Excerpted data below:

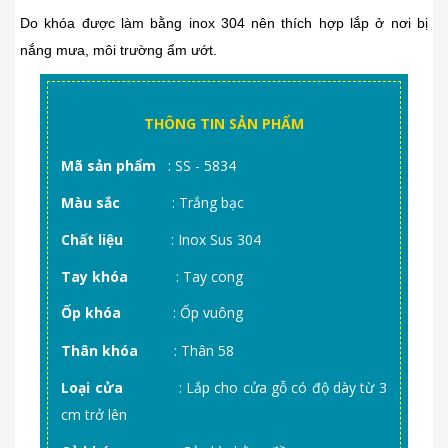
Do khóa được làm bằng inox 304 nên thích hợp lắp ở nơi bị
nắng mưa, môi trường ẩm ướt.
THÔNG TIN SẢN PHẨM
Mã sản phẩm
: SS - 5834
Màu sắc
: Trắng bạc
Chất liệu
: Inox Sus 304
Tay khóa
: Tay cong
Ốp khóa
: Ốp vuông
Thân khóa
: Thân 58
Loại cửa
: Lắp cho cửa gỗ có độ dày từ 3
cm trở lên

End of Excerpted data.

◆ **Your instructions**: Wherever "khóa" occurs in the entries above, copy the line it sits on.

◆ **Solution**:
Do khóa được làm bằng inox 304 nên thích hợp lắp ở nơi bị
Tay khóa
Ốp khóa
Thân khóa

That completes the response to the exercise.